What are perpetual futures?
Perpetual futures, or perps, are contracts that let you go long or short on an asset's price with leverage and no expiry date. You post margin, choose your leverage, and the position stays open for as long as your margin supports it. On Dexari, perps trade on Hyperliquid from a mobile app with full self custody.
How perps work
A perp tracks the price of an underlying asset. Going long means your position gains when the price rises. Going short means it gains when the price falls. You never hold the underlying asset itself, which is why one contract design works the same way for Bitcoin, a stock like Apple, or an index like the S&P 500.
The money you commit to a position is margin. Leverage multiplies your exposure relative to that margin. With $100 of margin at 10x leverage you control a $1,000 position, so each 1% move in the price changes your margin by roughly 10%.

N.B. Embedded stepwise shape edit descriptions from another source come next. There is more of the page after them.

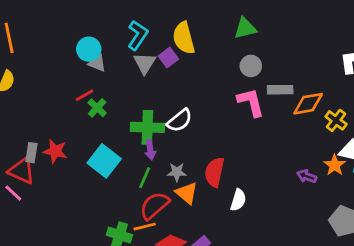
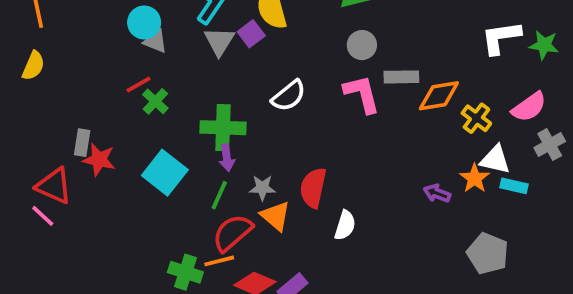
white semicircle: (180, 120) -> (289, 96), moved
gray rectangle: (31, 153) -> (82, 143), moved

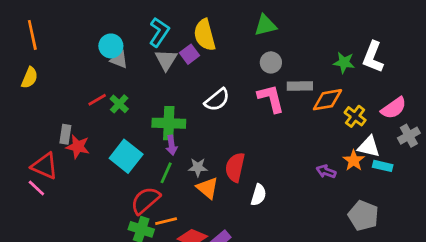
white L-shape: (501, 38) -> (373, 57), turned -60
green star: (544, 45) -> (344, 62), moved
red line: (138, 84) -> (97, 100), moved
red semicircle: (232, 233) -> (145, 200), moved

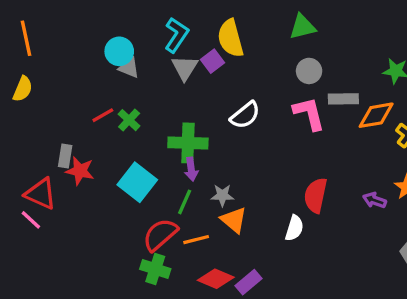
red semicircle: (235, 167) -> (316, 195), moved
orange line: (166, 221) -> (196, 240), moved

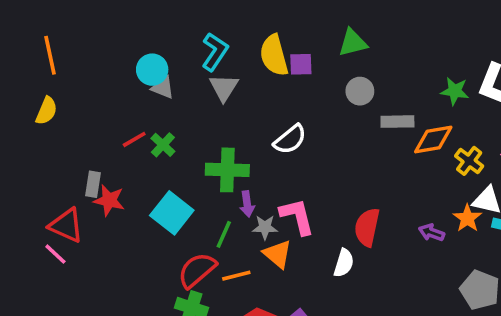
purple square: (212, 61) -> (301, 64), moved, turned 35
pink L-shape: (309, 114) -> (297, 216), moved
purple arrow: (191, 169) -> (247, 204), moved

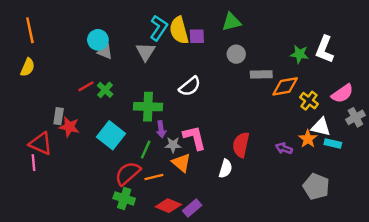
cyan L-shape: (215, 52) -> (159, 28), moved
pink line: (55, 254) -> (34, 163), turned 42

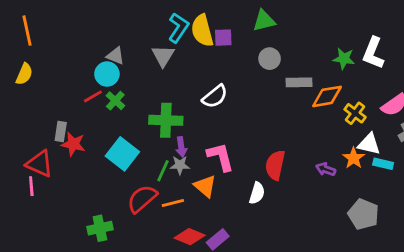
cyan circle: (98, 40) -> (107, 74), moved
gray star: (173, 145) -> (180, 165), moved
green cross: (124, 198) -> (100, 228), moved, turned -30

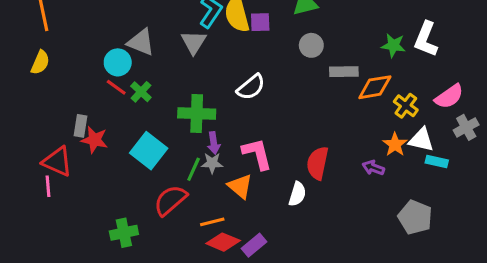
gray triangle: (115, 56) -> (141, 42), size x1.4
cyan circle: (107, 74) -> (118, 62), moved
red line: (93, 96) -> (116, 87), turned 66
orange star: (354, 158) -> (395, 144), moved
orange line: (173, 203) -> (212, 222), moved

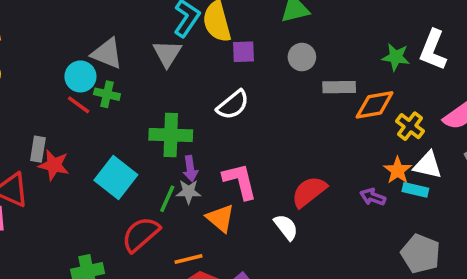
purple square: (260, 22) -> (243, 52), moved
green cross: (141, 92) -> (107, 94), moved, turned -30
cyan rectangle: (437, 162) -> (415, 190), moved
red semicircle: (318, 163) -> (309, 192), turned 40
white semicircle: (297, 194) -> (286, 227), turned -55

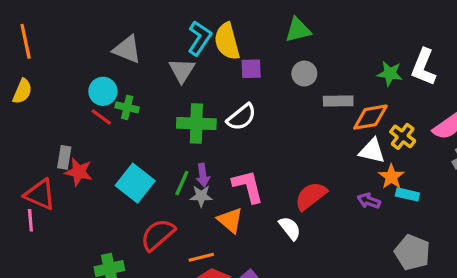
gray triangle: (107, 53) -> (127, 49), moved
green cross: (171, 135) -> (196, 123), moved
white triangle: (428, 165) -> (372, 151), moved
green line: (167, 199) -> (182, 183), moved

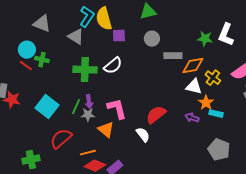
gray triangle: (182, 70) -> (76, 37), turned -30

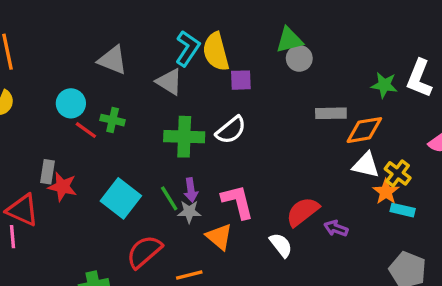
gray circle: (152, 39) -> (299, 58), moved
cyan circle: (27, 50) -> (71, 103), moved
yellow cross: (213, 78) -> (398, 173), moved
green line: (76, 107) -> (169, 198), turned -56
purple arrow: (192, 118) -> (336, 228), moved

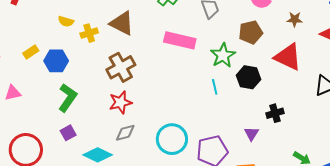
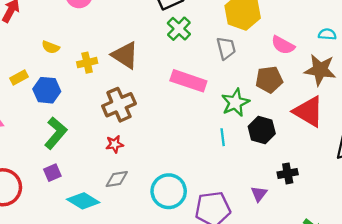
brown star: (295, 19) -> (320, 70), size x1.8
yellow semicircle: (66, 21) -> (51, 47), moved
red star: (120, 102) -> (115, 144), size x0.7

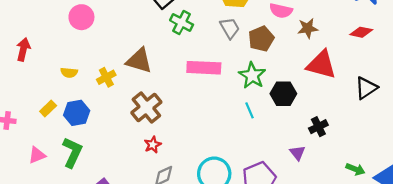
brown star: (320, 70) -> (308, 28), moved, size x0.7
brown pentagon: (269, 80) -> (261, 39), moved
green L-shape: (56, 133) -> (72, 152), moved

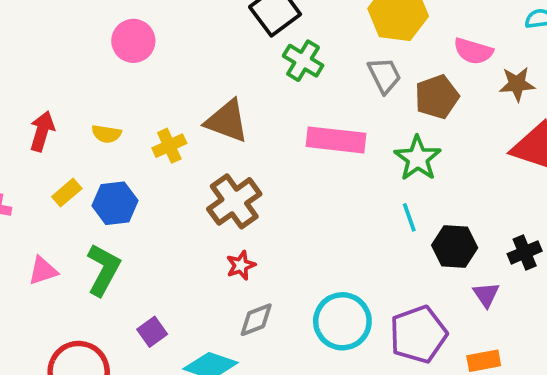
red arrow: (23, 49) -> (42, 131), moved
black hexagon: (283, 94) -> (455, 246), moved

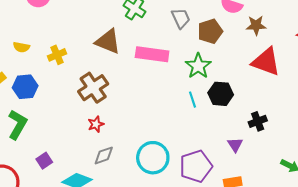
brown triangle: (227, 121) -> (108, 41), moved
black hexagon: (455, 246) -> (221, 94), moved

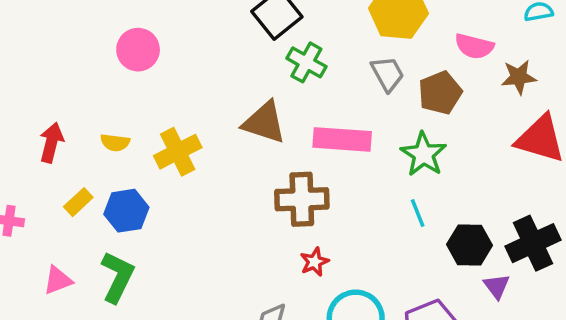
yellow cross: (57, 55) -> (178, 152), size x1.4
brown cross: (93, 88) -> (302, 199), moved, turned 36
black hexagon: (221, 94) -> (469, 245), moved
black cross: (258, 121) -> (533, 243), size x1.6
red star: (96, 124) -> (314, 262), moved

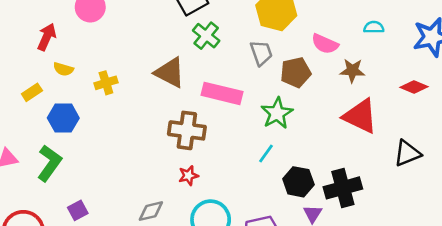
red arrow: (51, 143) -> (47, 37), moved
yellow cross: (178, 152) -> (106, 83), size x0.7
yellow rectangle: (78, 202) -> (32, 92), moved
cyan line: (418, 213) -> (266, 154), turned 48

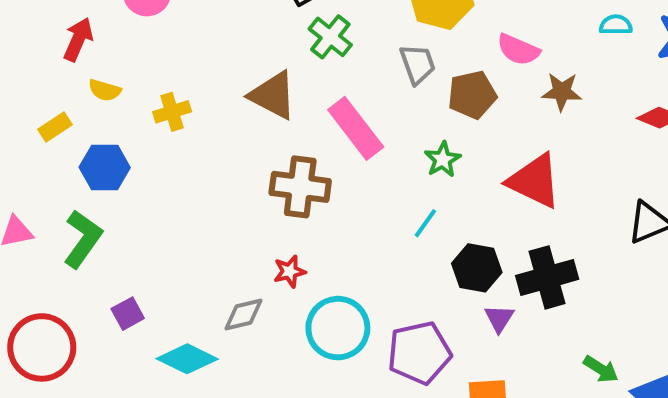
cyan semicircle: (374, 27) -> (616, 25), moved
pink rectangle: (222, 93) -> (356, 128), turned 39
green star: (277, 113) -> (443, 160), size x0.7
red triangle: (360, 116) -> (534, 181), moved
red star: (188, 176) -> (290, 271), moved

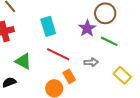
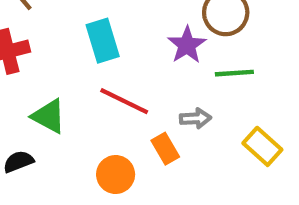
green line: (109, 41) -> (234, 73), turned -30
orange rectangle: (69, 76) -> (165, 149), moved

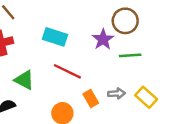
cyan rectangle: (103, 41) -> (55, 37), turned -55
gray arrow: (195, 118) -> (117, 94), moved

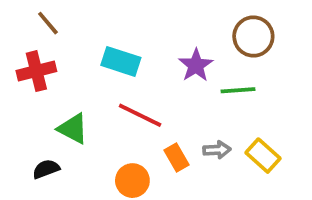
brown circle: (125, 21) -> (253, 36), moved

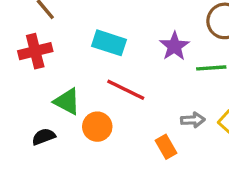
orange rectangle: (177, 157) -> (166, 147), moved
orange circle: (132, 181) -> (97, 127), moved

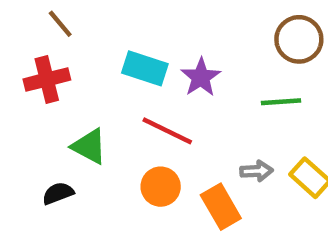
purple star: (174, 46) -> (201, 77), moved
orange circle: (97, 127) -> (161, 187), moved
orange rectangle: (166, 147) -> (221, 207), size x1.4

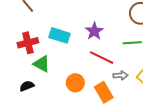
cyan rectangle: (145, 68) -> (60, 35), moved
red cross: (47, 80) -> (28, 43), moved
red line: (167, 131) -> (102, 58), moved

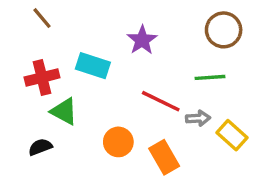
purple star: (94, 31) -> (142, 40), moved
gray arrow: (121, 75) -> (198, 118), moved

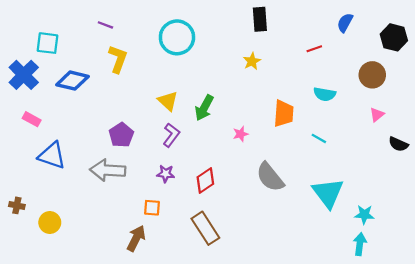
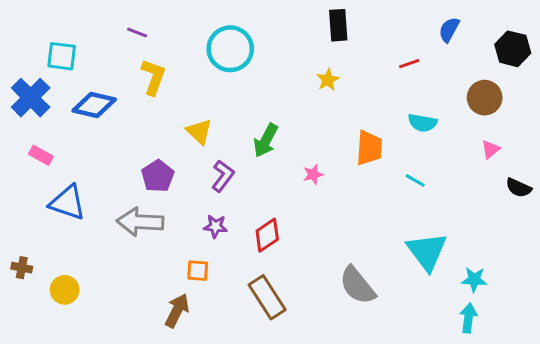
yellow triangle: (168, 101) -> (199, 132), moved
gray semicircle: (270, 177) -> (357, 285), moved

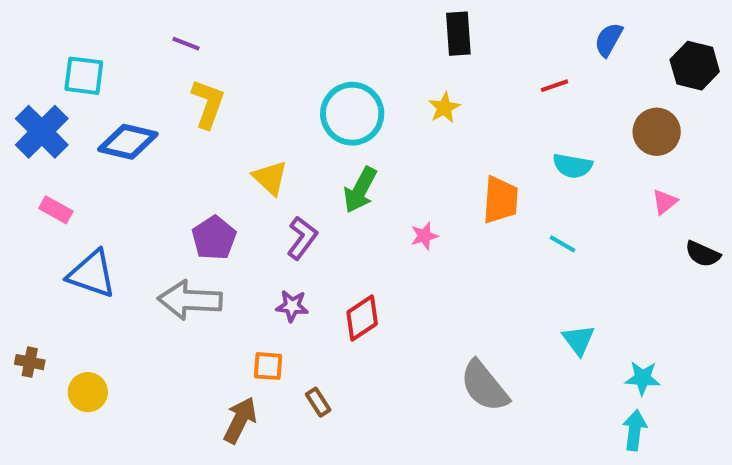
cyan circle: (230, 49) -> (352, 114), moved
cyan triangle: (427, 251) -> (579, 340), size x0.6
brown rectangle: (267, 297) -> (318, 402), moved, size x0.5

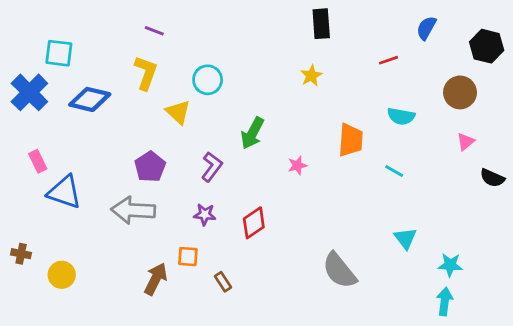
purple line: (186, 44) -> (154, 31), moved
cyan circle: (352, 114) -> (208, 80), moved, size x0.7
yellow triangle: (270, 178) -> (178, 112), moved
pink rectangle: (56, 210) -> (38, 161), moved, turned 35
brown arrow: (240, 420) -> (156, 279), moved

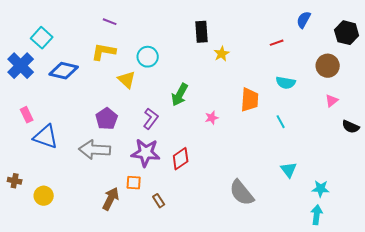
black rectangle: (321, 24) -> (202, 32), moved
cyan square: (59, 53) -> (42, 38), turned 35
yellow L-shape: (146, 73) -> (104, 52), turned -100
cyan line: (394, 171) -> (281, 122), turned 32
purple star: (205, 214) -> (146, 153), size x1.8

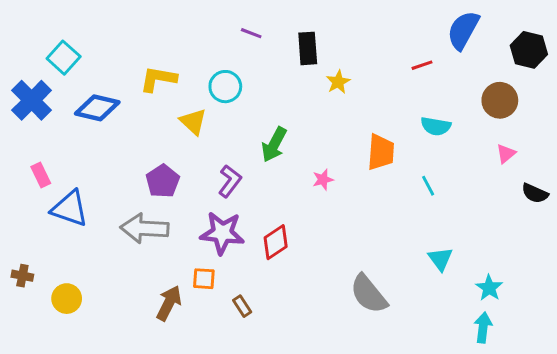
blue semicircle: (304, 20) -> (463, 30), size x1.5
purple line: (110, 22) -> (251, 33), moved
cyan star: (321, 189) -> (489, 288), turned 30

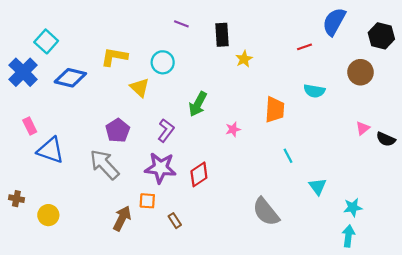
pink triangle: (506, 154) -> (363, 128), moved
cyan line: (428, 186) -> (288, 156), moved
gray arrow: (144, 228) -> (104, 165), turned 44
cyan star: (489, 288) -> (353, 207), turned 30

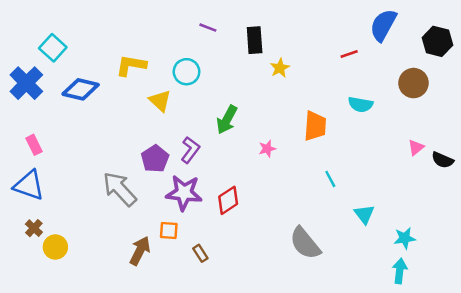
purple pentagon: (118, 130) -> (155, 159), moved
blue triangle: (51, 150) -> (29, 185), moved
brown cross: (16, 199) -> (34, 228), moved, turned 32

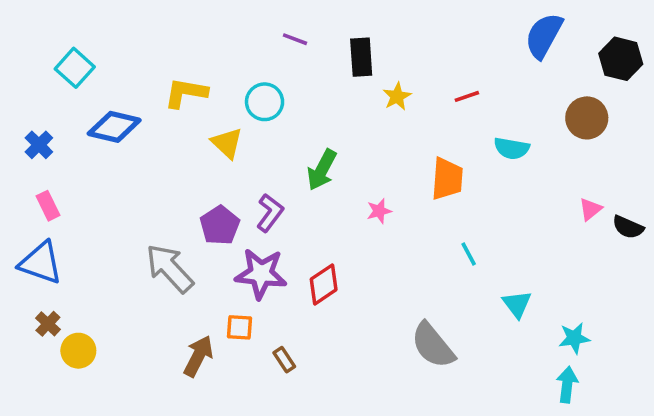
red line: (349, 54) -> (467, 96), moved
blue cross: (26, 83) -> (39, 145), moved, size x0.6

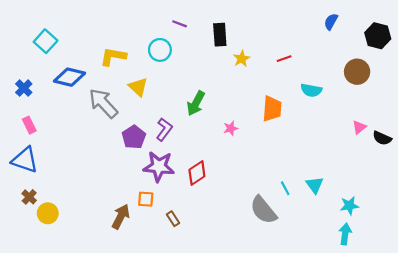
blue semicircle: (544, 36) -> (331, 22), size x0.6
cyan circle: (265, 102) -> (160, 50), moved
cyan line: (469, 254) -> (285, 188), moved
gray arrow: (170, 268) -> (103, 103), moved

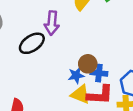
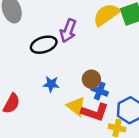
blue star: (76, 75) -> (51, 84), moved

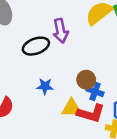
purple arrow: (68, 31) -> (61, 31), turned -30
yellow triangle: (76, 106) -> (72, 108), turned -36

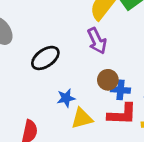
purple arrow: (61, 31) -> (97, 41), moved
yellow triangle: (72, 108) -> (82, 118), moved

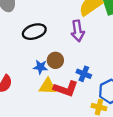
brown circle: (108, 80) -> (55, 60), moved
red L-shape: (122, 114) -> (66, 89), moved

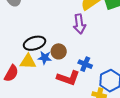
black ellipse: (34, 32) -> (35, 43), moved
yellow triangle: (48, 86) -> (28, 62), moved

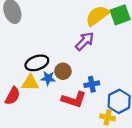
purple arrow: (79, 24) -> (85, 41), turned -126
blue cross: (85, 64) -> (92, 84), turned -32

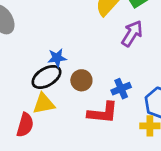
purple arrow: (85, 41) -> (132, 33), moved
blue star: (48, 78) -> (57, 58), moved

What keeps the price near spot
Because perps never expire, an hourly payment called funding keeps the perp price anchored to the spot price. When the perp trades above spot, longs pay shorts, which pushes the price back down. When it trades below, shorts pay longs. The full mechanics are covered in our funding rates guide.
Leverage and liquidation
Leverage cuts both ways. If the market moves against your position and your margin falls below the maintenance requirement, the position is liquidated. Lower leverage, wider stops, and position sizing you can afford are the standard defenses.